• **REQUIRED WORK**:
Report back every line below that carries the word "screenshot".

(Saved data entries)
------------

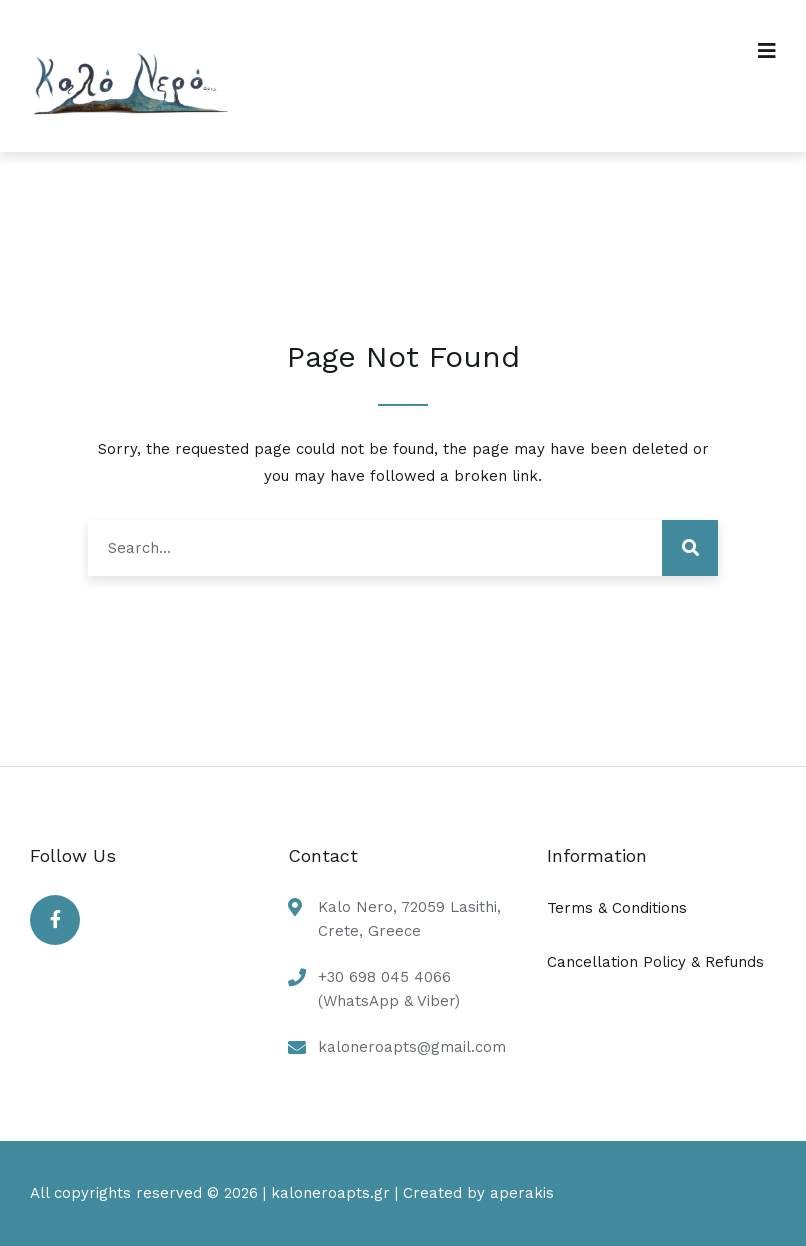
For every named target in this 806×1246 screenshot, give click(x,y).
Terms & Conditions (617, 908)
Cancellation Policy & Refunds (655, 962)
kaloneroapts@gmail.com (412, 1047)
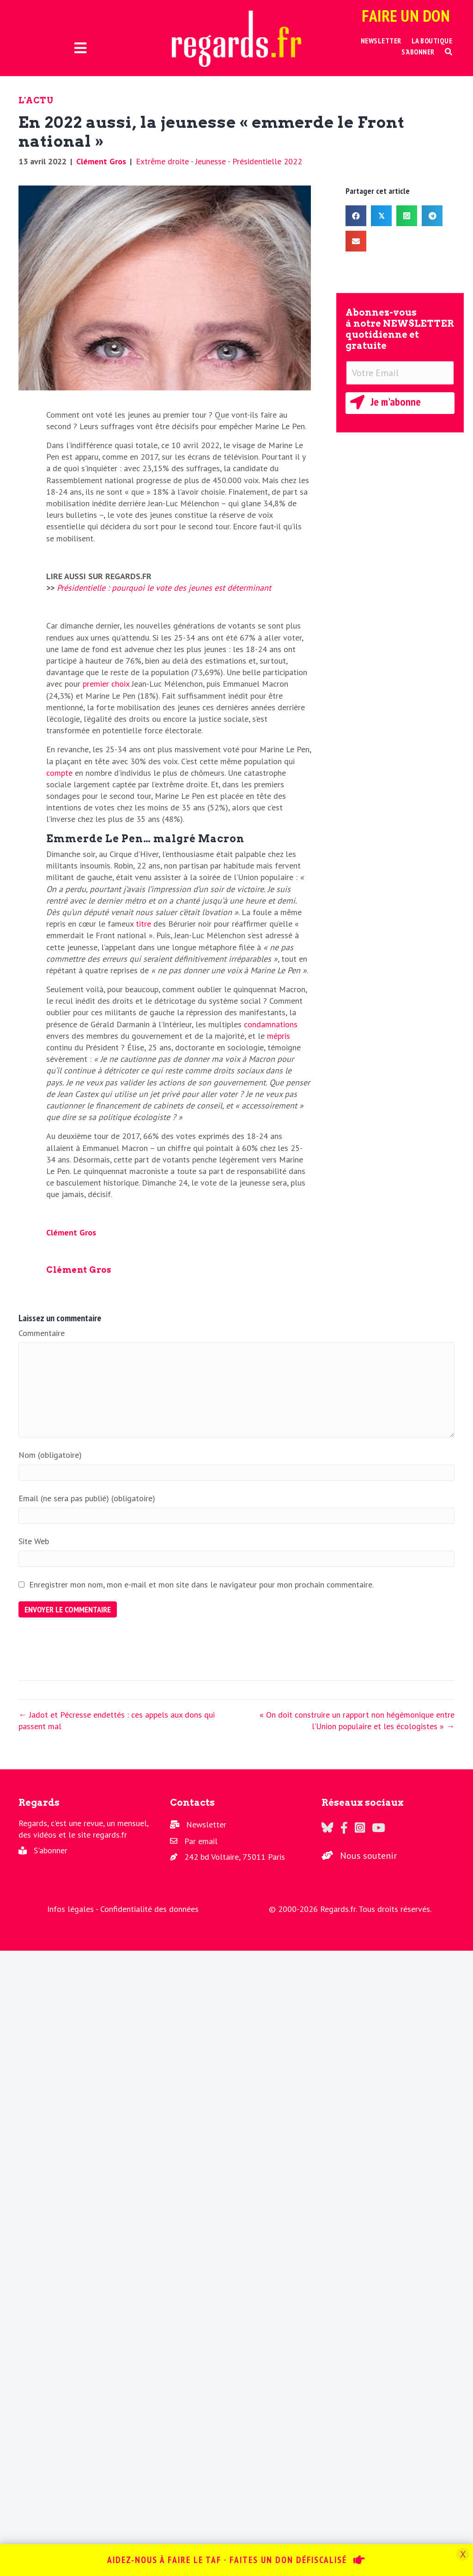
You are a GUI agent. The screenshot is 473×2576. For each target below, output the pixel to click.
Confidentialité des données (149, 1909)
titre (143, 923)
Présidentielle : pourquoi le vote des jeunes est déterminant (164, 587)
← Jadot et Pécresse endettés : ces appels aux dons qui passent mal (116, 1720)
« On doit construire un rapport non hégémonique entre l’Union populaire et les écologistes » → (357, 1720)
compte (59, 772)
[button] (449, 51)
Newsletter (206, 1824)
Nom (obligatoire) (50, 1455)
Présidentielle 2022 (267, 161)
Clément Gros (101, 161)
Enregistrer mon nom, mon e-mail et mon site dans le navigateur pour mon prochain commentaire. (201, 1584)
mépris (278, 1035)
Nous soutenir (368, 1856)
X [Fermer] (463, 2554)
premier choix (106, 683)
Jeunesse (210, 161)
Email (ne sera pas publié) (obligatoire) (86, 1498)
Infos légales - (73, 1909)
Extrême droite (162, 161)
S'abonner (50, 1850)
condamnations (270, 1024)
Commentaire (41, 1333)
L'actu (35, 100)
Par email (201, 1841)
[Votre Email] (400, 372)
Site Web (33, 1541)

------------

• **WRITTEN SOLUTION**:
For every named target in this 806×1246 screenshot, give click(x,y).
You are a GUI agent. The screenshot is 473×2576. For each target below, output the pixel to click.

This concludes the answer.